Ordinai al mio sedere di stare fermo e ben piantato sulla seduta, perché dovevo sfruttare l'occasione di avere Ollie costretto a stare in mia compagnia per tutto quel tempo. Per l'occasione, anche il deficit dell'attenzione sembrò volermi spalleggiare.

Con Ollie al mio fianco, ero certa che tutti i meccanismi inceppati del mio corpo avrebbero potuto riprendere a funzionare a pieno regime.

Forse, era la cura a tutti i miei problemi, peccato che non gli andassi a genio.

«Mi racconti qualcosa di te?». Azzardai.

«Cosa vuoi sapere?».

Scrollai le spalle. «Qualsiasi cosa».

Ollie bevve un sorso di birra prima di tornare a disperdere il suo sguardo sulla miriade di persone che invadevano lo spazio sotto il palco. «Vivi a casa mia».

«Sì, ma non ci sei mai. So che esci per andare a lavoro e poi basta. Ah, so anche che non ti piace fare la spesa e, a questo punto, penso neanche cucinare e mangiare. I tuoi genitori sono di queste parti?».

«Mio padre è nato in Moldavia e, non so come, è finito in California. Mentre mia madre è di Sydney. È venuta a fare un viaggio negli States dopo aver finito le superiori e qui è rimasta».

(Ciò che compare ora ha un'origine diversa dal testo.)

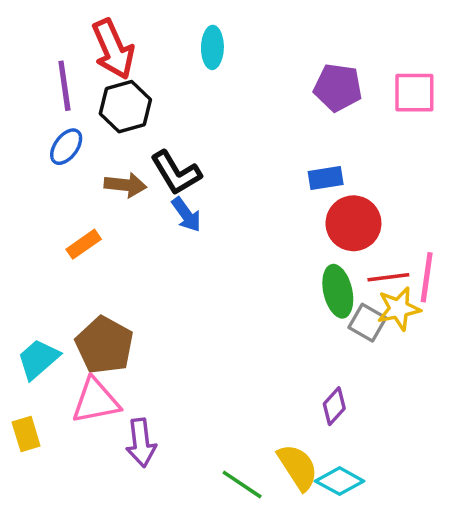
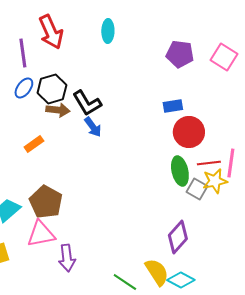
pink square: (414, 93) -> (224, 57), turned 32
black hexagon: (125, 107) -> (52, 89), moved
purple diamond: (334, 406) -> (178, 237), size x1.5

«Quindi hai origini moldave e australiane».

«A quanto pare». Bevve un altro sorso.

«Io italiane. I miei nonni abitavano a Roma prima di trasferirsi qui con mia mia madre che aveva solo pochi mesi. Mio padre è di Pittsburgh, invece. Ma si è trasferito in California dopo aver trovato lavoro come addetto alle pulizie presso una piccola casa editrice locale. All'epoca, aveva da poco finito il college e non aveva un soldo. Poi, l'editore ha mostrato interesse per i suoi racconti e ora lui è ricco e mio padre è uno scrittore. I tuoi genitori dove...?».

«Non lo so».

«Oh, scusami. E i tuoi nonni?».

«Non li abbiamo mai conosciuti».

«Non sei mai stato in Moldavia?».

«Non ho mai lasciato gli States».

«E vorresti andarci?».

Finalmente Ollie si voltò a guardarmi. «Perché dovrei? Dicono sia una merda, uno dei paesi europei più poveri. La gente scappa da quel posto, perché io dovrei andarci?».

Cercai di sostenere il suo sguardo senza rimanere imbambolata ad ammirare quel viso che mi aveva fatto sbarellare tre anni prima.

«Intendo a trovare i tuoi nonni».

«Non mi interessa».

«E in Australia vorresti andarci?».

«Solo per il surf. Penelope mi ha raccontato tutto».